*Exercise brief:* Skip every line before the one containing "Accessibility", then copy that line and the rest of the entries below exactly, through the last line.

*Exercise material:*
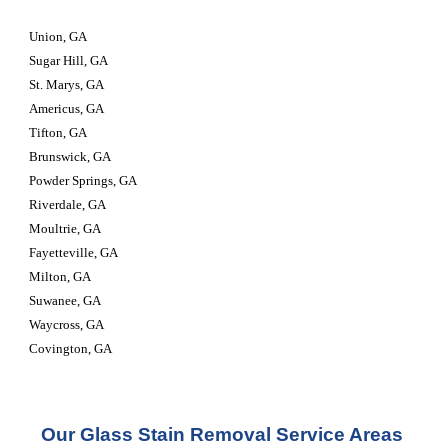
Union, GA
Sugar Hill, GA
St. Marys, GA
Americus, GA
Tifton, GA
Brunswick, GA
Powder Springs, GA
Riverdale, GA
Moultrie, GA
Fayetteville, GA
Milton, GA
Suwanee, GA
Waycross, GA
Covington, GA
Our Glass Stain Removal Service Areas 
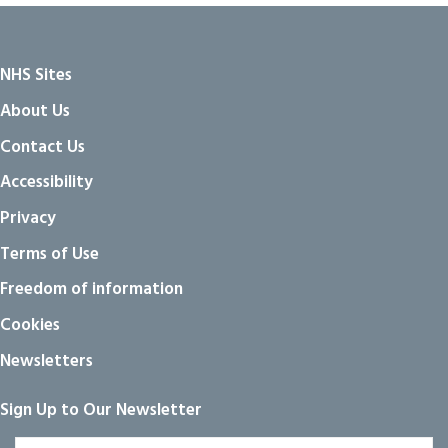
NHS Sites
About Us
Contact Us
Accessibility
Privacy
Terms of Use
Freedom of information
Cookies
Newsletters
Sign Up to Our Newsletter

*Task answer:*
Accessibility
Privacy
Terms of Use
Freedom of information
Cookies
Newsletters
Sign Up to Our Newsletter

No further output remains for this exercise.